#### [Your instructions]
What lines of the data below hold the string "Passwort"? Copy each one out.

#### [Dataset entries]

■ ■ ■

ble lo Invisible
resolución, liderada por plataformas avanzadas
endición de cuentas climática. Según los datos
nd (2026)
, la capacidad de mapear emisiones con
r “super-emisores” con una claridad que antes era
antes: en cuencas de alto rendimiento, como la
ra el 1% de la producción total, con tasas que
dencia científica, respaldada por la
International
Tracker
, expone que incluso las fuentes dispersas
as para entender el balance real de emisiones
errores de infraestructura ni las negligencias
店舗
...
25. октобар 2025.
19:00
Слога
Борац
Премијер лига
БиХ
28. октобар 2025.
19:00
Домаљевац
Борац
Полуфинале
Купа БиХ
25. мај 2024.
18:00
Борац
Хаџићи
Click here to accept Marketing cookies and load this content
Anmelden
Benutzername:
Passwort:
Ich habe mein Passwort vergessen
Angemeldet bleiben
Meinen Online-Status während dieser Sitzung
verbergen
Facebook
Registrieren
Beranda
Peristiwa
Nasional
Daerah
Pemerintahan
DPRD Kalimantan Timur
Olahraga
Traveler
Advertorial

■ ■ ■

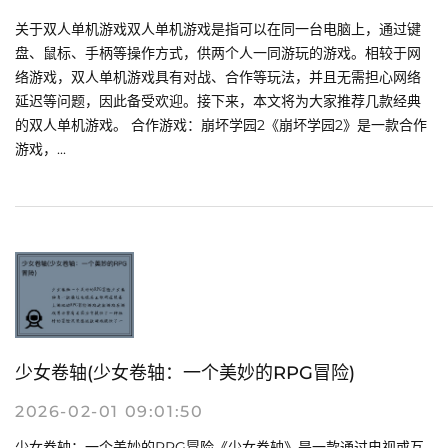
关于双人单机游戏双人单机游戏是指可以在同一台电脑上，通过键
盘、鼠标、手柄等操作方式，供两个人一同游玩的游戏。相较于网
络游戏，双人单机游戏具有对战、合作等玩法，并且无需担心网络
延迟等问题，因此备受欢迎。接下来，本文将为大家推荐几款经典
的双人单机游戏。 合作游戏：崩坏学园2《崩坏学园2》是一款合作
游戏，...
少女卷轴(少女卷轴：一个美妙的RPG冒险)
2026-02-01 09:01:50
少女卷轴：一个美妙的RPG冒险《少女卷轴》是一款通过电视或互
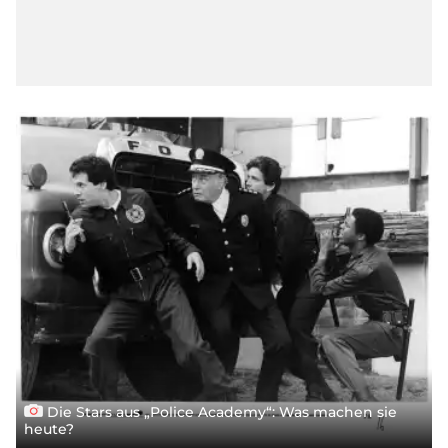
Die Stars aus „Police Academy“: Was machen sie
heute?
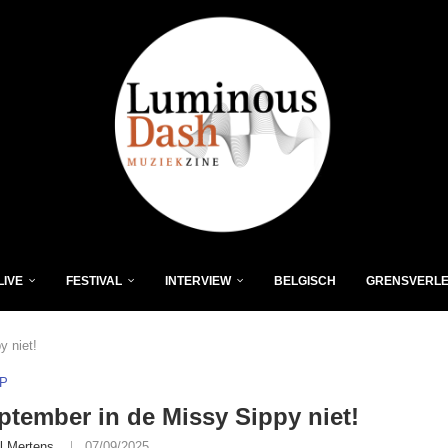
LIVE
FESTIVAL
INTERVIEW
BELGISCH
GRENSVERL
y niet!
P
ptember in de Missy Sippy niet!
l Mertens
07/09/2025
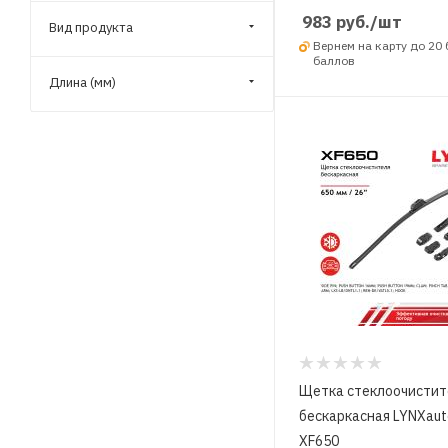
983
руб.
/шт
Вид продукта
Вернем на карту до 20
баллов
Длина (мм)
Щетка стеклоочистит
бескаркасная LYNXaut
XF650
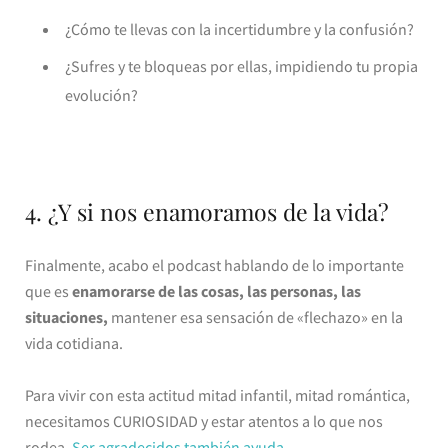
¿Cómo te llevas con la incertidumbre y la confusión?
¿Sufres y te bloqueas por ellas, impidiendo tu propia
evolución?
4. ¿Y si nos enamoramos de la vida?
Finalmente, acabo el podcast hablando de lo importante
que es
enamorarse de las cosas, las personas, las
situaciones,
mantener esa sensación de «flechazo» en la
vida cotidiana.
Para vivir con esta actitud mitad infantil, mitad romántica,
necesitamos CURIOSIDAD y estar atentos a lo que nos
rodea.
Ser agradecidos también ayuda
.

■ ■ ■

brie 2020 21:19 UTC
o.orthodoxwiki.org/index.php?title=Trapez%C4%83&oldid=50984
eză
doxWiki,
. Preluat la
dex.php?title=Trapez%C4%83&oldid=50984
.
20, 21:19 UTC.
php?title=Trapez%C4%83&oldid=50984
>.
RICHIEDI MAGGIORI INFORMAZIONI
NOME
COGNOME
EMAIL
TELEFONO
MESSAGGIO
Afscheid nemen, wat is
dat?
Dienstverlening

■ ■ ■

#### [Answer box]
Passwort:
Ich habe mein Passwort vergessen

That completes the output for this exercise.